Necesitan a su vez mercados, y como los de Europa están ya ocupados, se dirigen sobre Asia y África, en donde luchan ferozmente y por lo que tendrán que venir a las manos, más pronto o más tarde, por no ponerse de acuerdo sobre a quién corresponde la mayor cantidad del botín.

* * *

¿Qué alianzas podrán hacer en esta situación creada por el carácter mismo que dan a la industria los que las dirigen? La alianza de Alemania y Rusia es de pura conveniencia. Alejandro y Guillermo pueden abrazarse cuanto quieran; pero la burguesía naciente de Rusia detesta cordialmente a la alemana y ésta paga en la misma moneda. Todos recordamos por lo reciente, el grito de indignación salido de toda la prensa alemana, con rara unanimidad, cuando el gobierno ruso aumentó con un tercio los derechos de aduana sobre los géneros importados. «La guerra contra Rusia, decían los burgueses alemanes y los obreros que hacen coro en estas cuestiones, sería más popular entre nosotros que la guerra con Francia.»

La famosa alianza de Alemania y Austria, es cosa escrita sobre la arena. Las dos potencias, las dos burguesías, están muy cerca de romper con las falaces alianzas de sus gobiernos por una sencilla cuestión de tarifas. Austria y Hungría, sobre ser hermanas gemelas, están siempre en guerra, porque sus intereses son diametralmente opuestos en la explotación de los eslavos meridionales. La Francia misma se halla dividida por cuestión de tarifas.

* * *

No habéis querido el socialismo y tendríais la guerra brutal, interminable, si la revolución no viniera a poner fin a una situación tan innoble como absurda.
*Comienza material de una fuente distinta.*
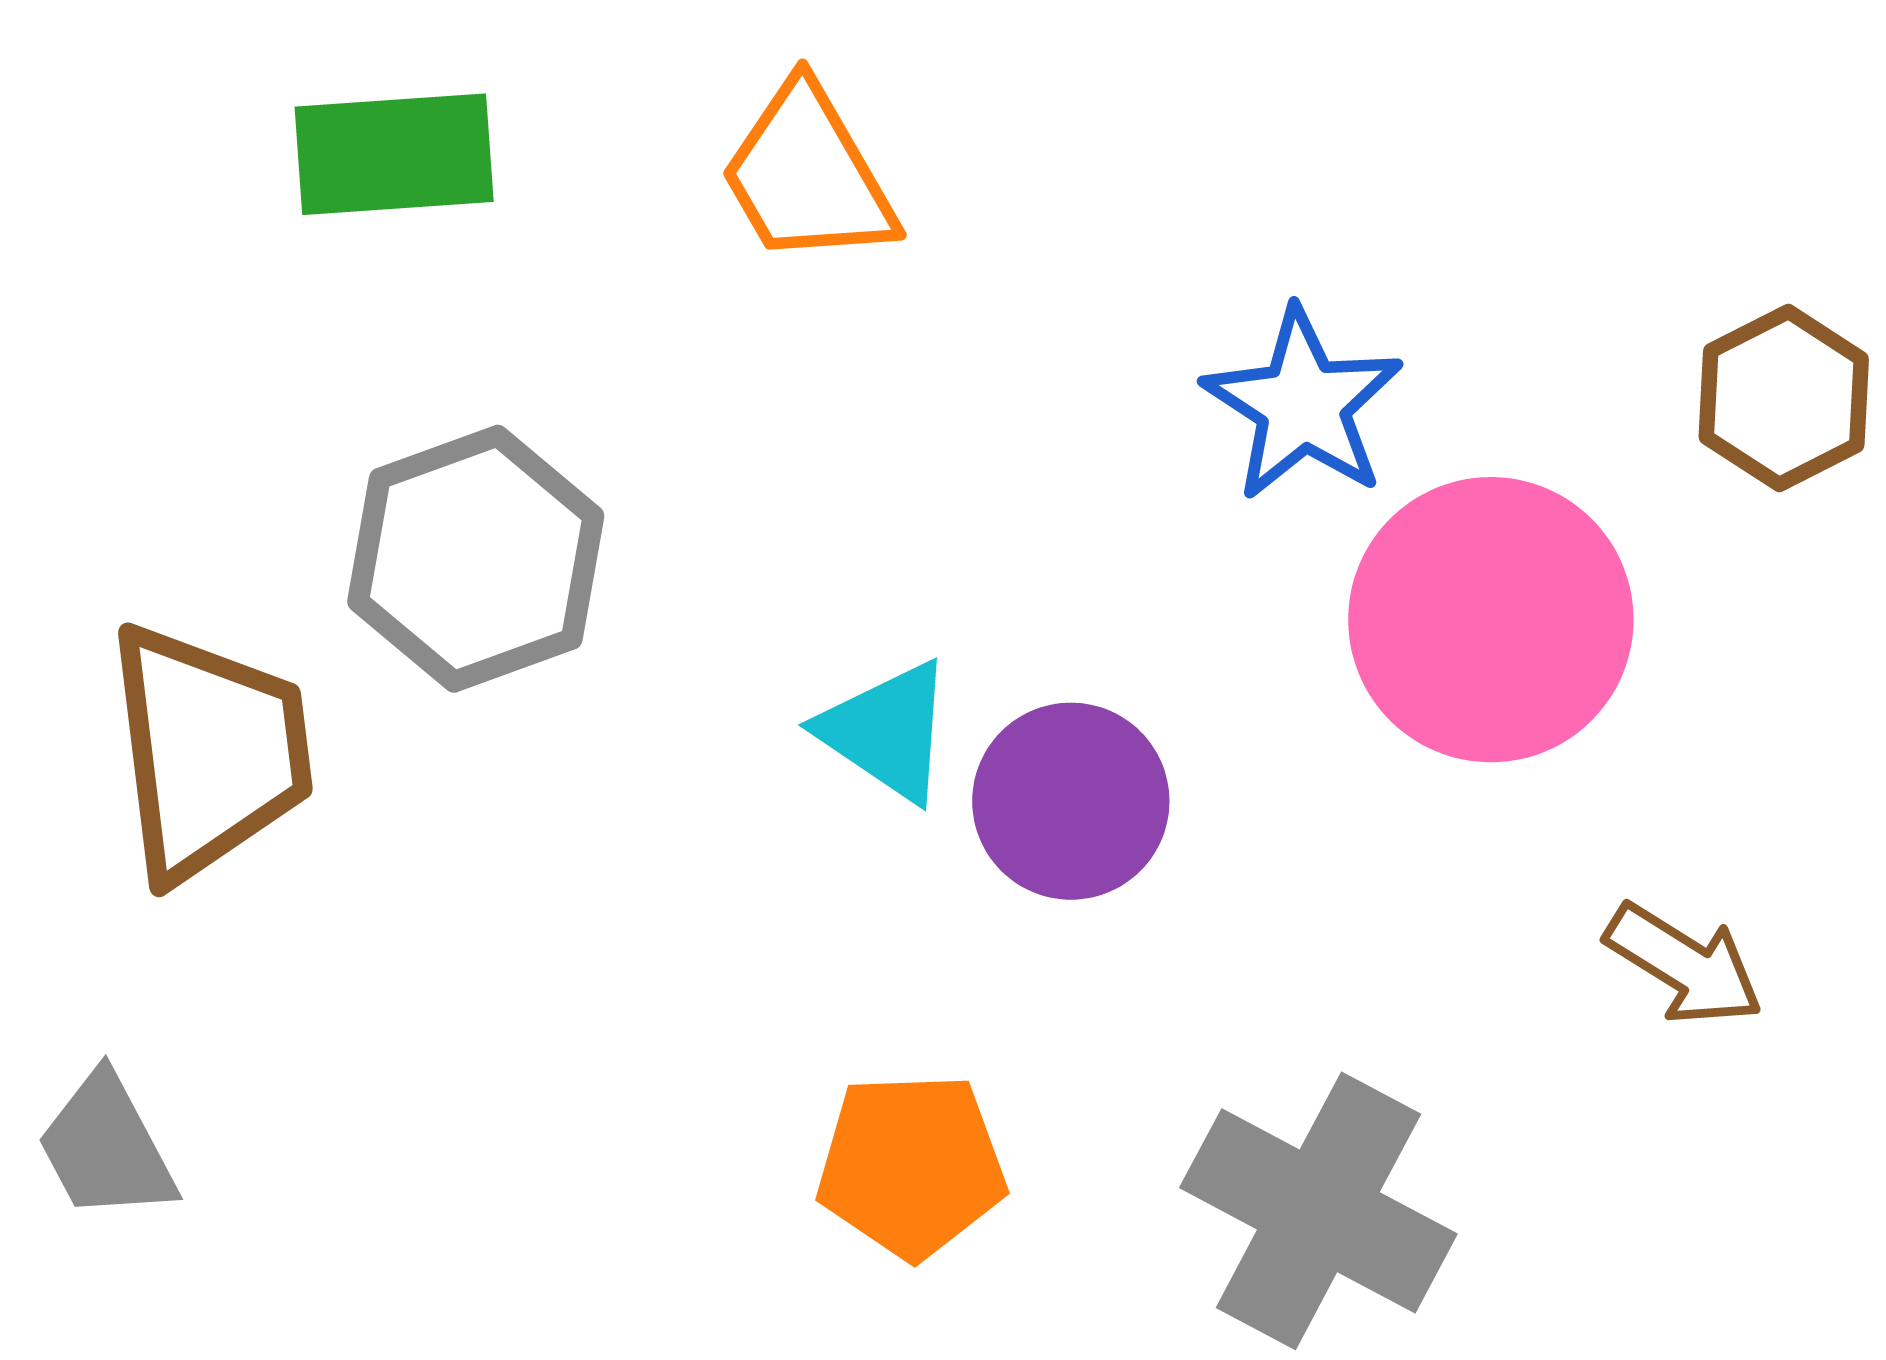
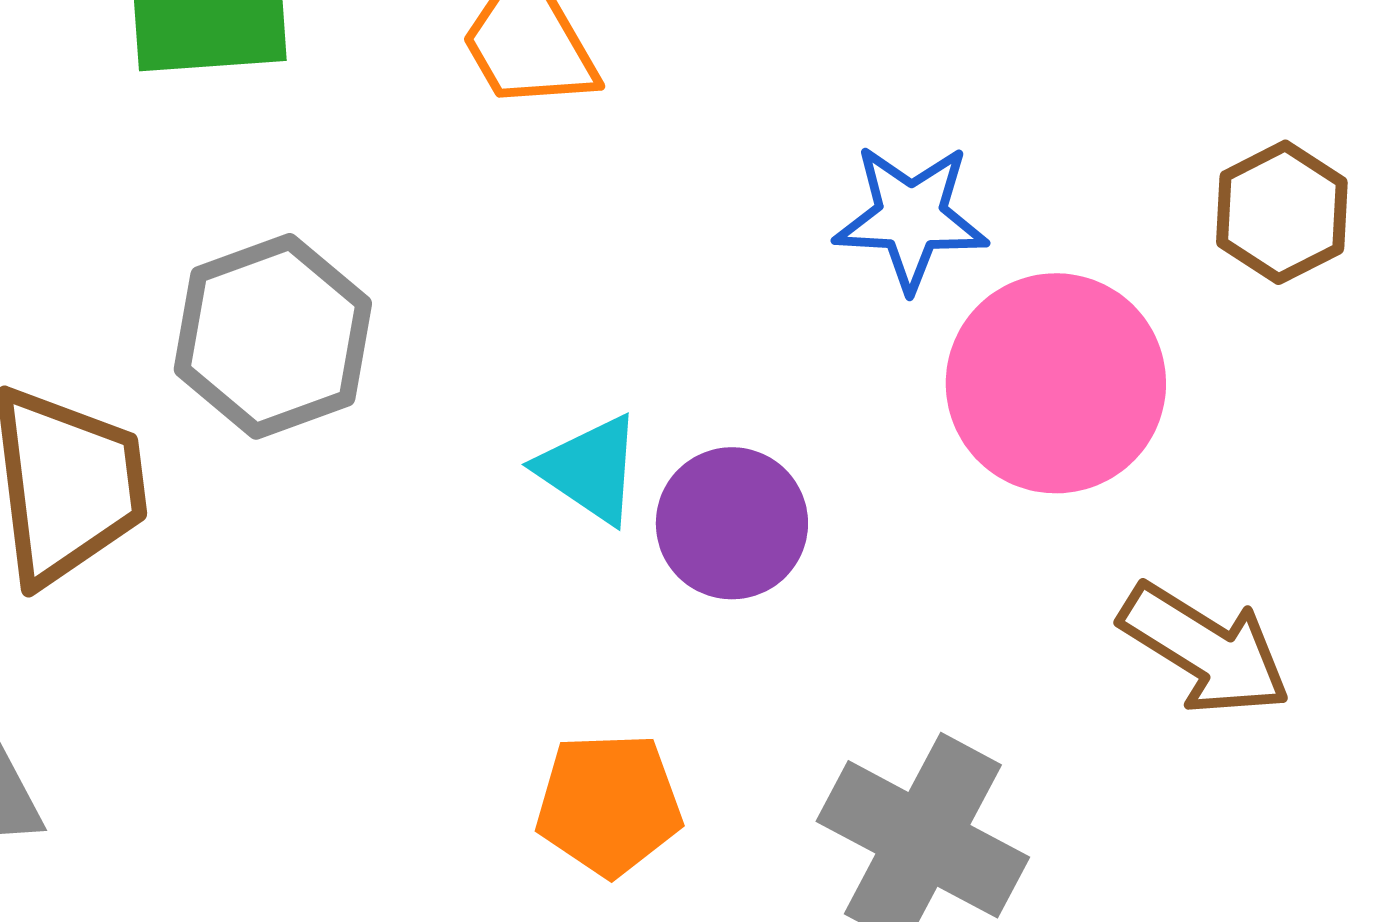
blue star: (1303, 404) -> (911, 217), turned -30
brown arrow: (1684, 965) -> (1205, 649), size x1.4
Arbitraje, equilibrio, supresión de los ejércitos permanentes, desarme, no son más que hermosos sueños sin aplicación práctica posible. Sólo la revolución podrá poner fin al actual estado de cosas, poniendo los instrumentos de trabajo, las máquinas, las materias primeras y toda la riqueza social, en poder de los productores, y organizando la producción de modo que satisfaga todas las necesidades de los que trabajan. Trabajar todos para uno y uno para todos, he ahí la única condición para que la paz sea un hecho en el seno de las naciones, que la piden a gritos, pero que no puede implantarse por oponerse a ello los actuales poseedores de la riqueza social.